Отмеченное Соловьевым явление в полной мере относится и к последствиям завоевания Казани – Россия все больше втягивалась в освоение восточных земель, все более ее захватывал азарт сравнительно легкой экспансии и новых возможностей прибрать к своим рукам новые владения. Экспансия эта всегда подавалась официальной историографией как несомненное благо, которое позволило создать великую российскую Империю, однако ж у нее была и оборотная, подлинно для нас роковая сторона, о которой мы скажем еще в свое время.
Подводя итоги нашего обзора эпохи Ивана Грозного, отметим, что уже при нем самодержавие, т. е. формирование сильного центра, стоящего над обществом и вне общества и политики и считающегося неприкосновенным, становится главной характерной особенностью политической культуры Московского государства.
При этом продолжает жить и заложенная еще призванием варягов традиция даже этнического отчуждения власти от подвластного общества. Иван Грозный, первый царь русский, иногда вел свое происхождение от герцогов баварских и в этом отношении примечателен приведенный Соловьевым следующий рассказ: «…однажды царь, отдавая золотых дел мастеру, англичанину, слитки золота для сделания из нее посуды, велел хорошенько смотреть за весом, прибавя: „Русские мои всегда воры“. Англичанин улыбнулся и, спрошенный о причине улыбки, отвечал: „Ваше величество забыли, что вы сами русский“. „Я не русский, – отвечал царь, – предки мои германцы“»43. В этом эпизоде мы видим отнюдь не подчеркивание своего «права по происхождению» от Рюриковичей, а именно проявление даже на уровне личного ощущения царя своей отчужденности от своих же подданных.
Такая над общественная и над политическая власть принципиально отличала Московскую Русь от соседей на Западе и Востоке, а также от Киевской Руси. Московское самодержавие возникло задолго до европейского абсолютизма, однако европейский абсолютизм в отличие от русского не только позже возник, но и оказался менее долговечен, так как противоречил сложившейся в европейских странах общественно-политической культуре и традиции. В России же, прошедшей через монголо-татарское иго самодержавие было не только своевременным, но и отвечающим в полной мере сформировавшейся во время ига ментальности общества.
Что создал гений Петра Великого?
Не смотря на крайнюю противоречивость оценок роли Петра I в нашей истории, его образ представляют перед нами все же, как образ великого реформатора, выведшего Россию на историческую арену в качестве Великой Державы. Он давно уже стал символом российской потенции к величию, а его энергия и организаторский гений – образцом для державных властителей.

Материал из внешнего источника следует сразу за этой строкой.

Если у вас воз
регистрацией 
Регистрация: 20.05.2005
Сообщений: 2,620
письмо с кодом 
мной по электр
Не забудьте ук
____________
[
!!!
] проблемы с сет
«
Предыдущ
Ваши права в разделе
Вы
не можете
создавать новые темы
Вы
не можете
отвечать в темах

Именно потому наша официальная государственная идеология всегда с пиететом относилась к Петру I и делала все для того, чтобы эта фигура стала ключевой в нашем национальном сознании.

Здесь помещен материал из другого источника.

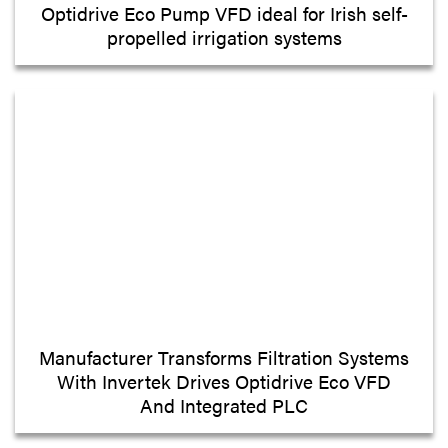
Optidrive Eco Pump VFD ideal for Irish self-
propelled irrigation systems
Manufacturer Transforms Filtration Systems
With Invertek Drives Optidrive Eco VFD
And Integrated PLC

Однако чем далее в историю простирается временной интервал, отстоящий от первого российского императора до наших дней, тем яснее видится действительная роль Петра Великого и все последствия для нашего «сегодня» его державного выбора в нашем «вчера». Так что же было создано гением Петра I?
События и обстоятельства, связанные с началом царствования Петра I благодаря широкой популяризации этого образа, достаточно хорошо известны не только специалистам историкам.
С одной стороны – детство будущего реформатора в обстоятельствах жестокой и кровавой борьбы за реальное властвование, страх перед враждебным, но весьма влиятельным окружением царской семьи, жесткое с ним противостояние.
С другой – яркие юношеские впечатления от посещений островка далеко ушедшей вперед цивилизации немецкой слободы Кукуй и путешествие в Европу, которые резко и привлекательно контрастировали с постылой и ассоциирующейся с личными врагами молодого Петра патриархальностью существовавшего в России уклада.
Именно это во многом и предопределило его устойчивое стремление к преобразованиям на европейский лад. Однако за образец с непосредственностью и пылом юношеского восприятия брался лишь внешний яркий и впечатляющий культурный «антураж» и технологический уклад европейской жизни, а не внутренняя суть западного общественно-политического устройства, которую понять можно было только искушенному и прозорливому политику.
«По-видимому, у Петра не было ни охоты, ни досуга всматриваться в политический и общественный порядок Западной Европы, в отношения и понятия людей западного мира, – отмечал историк В. Ключевский. – Попав в Западную Европу, он, прежде всего, забежал в мастерскую ее цивилизации и не хотел идти никуда дальше, по крайней мере оставался рассеянным, безучастным зрителем, когда ему показывали другие стороны западноевропейской жизни»44.